David Rosenbaum, CFO Magazine
April 15, 2012
In 2007, Jim Braun was CFO of OmniTrax, a regional railroad operator that was making a lot of money by leasing and selling the land and buildings it owned around its tracks. The real estate market was on the brink of an historic collapse that year, but "I'd be lying if I told you I knew it would get that bad," he says.
Still, Braun, who is now a consultant in business information management at Capgemini, had kept a gimlet eye on industry trends, drawing on data that indicated an increase in inventory and a slowdown in development. When he modeled that information with business intelligence (BI) tools and saw red flags popping up, he urged the railroad's board to slow its real estate purchasing.
That didn't go over well. Real estate "was a good revenue stream," says Braun. But OmniTrax did transfer its focus from property acquisition to its operating assets. That shift, he says, was a "real lifeline" for the company when the real estate market blew up.

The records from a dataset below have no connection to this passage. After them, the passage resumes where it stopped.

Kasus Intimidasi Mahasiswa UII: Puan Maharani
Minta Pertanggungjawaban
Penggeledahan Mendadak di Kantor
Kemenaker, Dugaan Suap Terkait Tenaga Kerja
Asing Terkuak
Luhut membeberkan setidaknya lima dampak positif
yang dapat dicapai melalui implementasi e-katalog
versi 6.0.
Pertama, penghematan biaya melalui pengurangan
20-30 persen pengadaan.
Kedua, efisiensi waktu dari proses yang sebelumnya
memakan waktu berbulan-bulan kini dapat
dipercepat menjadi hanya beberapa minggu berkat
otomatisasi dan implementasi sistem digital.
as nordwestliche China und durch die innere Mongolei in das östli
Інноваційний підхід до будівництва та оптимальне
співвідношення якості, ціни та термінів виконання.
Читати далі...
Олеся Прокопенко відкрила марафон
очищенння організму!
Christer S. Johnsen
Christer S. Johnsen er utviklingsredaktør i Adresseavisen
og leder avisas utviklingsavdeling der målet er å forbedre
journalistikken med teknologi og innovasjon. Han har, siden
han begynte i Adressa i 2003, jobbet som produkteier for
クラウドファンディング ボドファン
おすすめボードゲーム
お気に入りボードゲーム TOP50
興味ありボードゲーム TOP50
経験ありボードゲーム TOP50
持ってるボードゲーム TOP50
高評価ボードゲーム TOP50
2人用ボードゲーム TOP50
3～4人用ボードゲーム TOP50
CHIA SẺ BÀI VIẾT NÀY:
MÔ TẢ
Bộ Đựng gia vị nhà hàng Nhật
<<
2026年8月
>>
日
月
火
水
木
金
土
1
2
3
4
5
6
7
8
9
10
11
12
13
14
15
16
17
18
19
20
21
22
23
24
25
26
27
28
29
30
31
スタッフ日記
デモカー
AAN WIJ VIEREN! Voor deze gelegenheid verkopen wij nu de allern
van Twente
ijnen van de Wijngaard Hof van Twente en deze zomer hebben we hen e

Many financial executives had access to the same tools that Braun did, and the data was available to everyone. But his background in structured finance enabled him, he says, to see "what was happening in credit." The moral: BI and analytics tools are only as good as their users.
And next-generation analytics, which Gartner has identified as a top-10 strategic technology for 2012, has the potential to be very good indeed. (Gartner defines analytics as being embedded in technology, as opposed to offline analysis done through Excel; forward rather than backward looking; and drawn from increasingly diverse sources of unstructured information, not just transactional systems.) David O'Connell, principal analyst at Nucleus Research, claims that the rate of return on analytics investments is $10.66 on every dollar invested.
"That means," he says, "that if you're gathering data and you haven't deployed analytics, you're crazy."
And, really, who isn't gathering data? According to a 2011 study conducted by IDC, the amount of data being stored by enterprises is doubling every two years. The usual suspects (IBM, SAP, Oracle, SAS, Microsoft) have developed enterprise-grade BI tools to make sense of all that data, much of it unstructured and streaming into the enterprise from the web, connected devices, and social-media feeds in the form of blogs, tweets, "likes," video, and audio.
Just as there's no lack of data, there's no dearth of tools. A passel of smaller vendors (Lavastorm, Pentaho, Adaptive Planning, and others) offer a variety of database management and analytics tools to work independently of or in concert with the software giants, or (as is the case with Cloud9) with Salesforce to improve the accuracy of deal forecasting.
But it's what people do with the data that ultimately counts. "It's wrong to start with data," says Jonathan L.S. Byrnes, senior lecturer at the Massachusetts Institute of Technology and author of Islands of Profit in a Sea of Red Ink. "Start by asking what the company should be doing, then reach into the data box, and then apply analytics."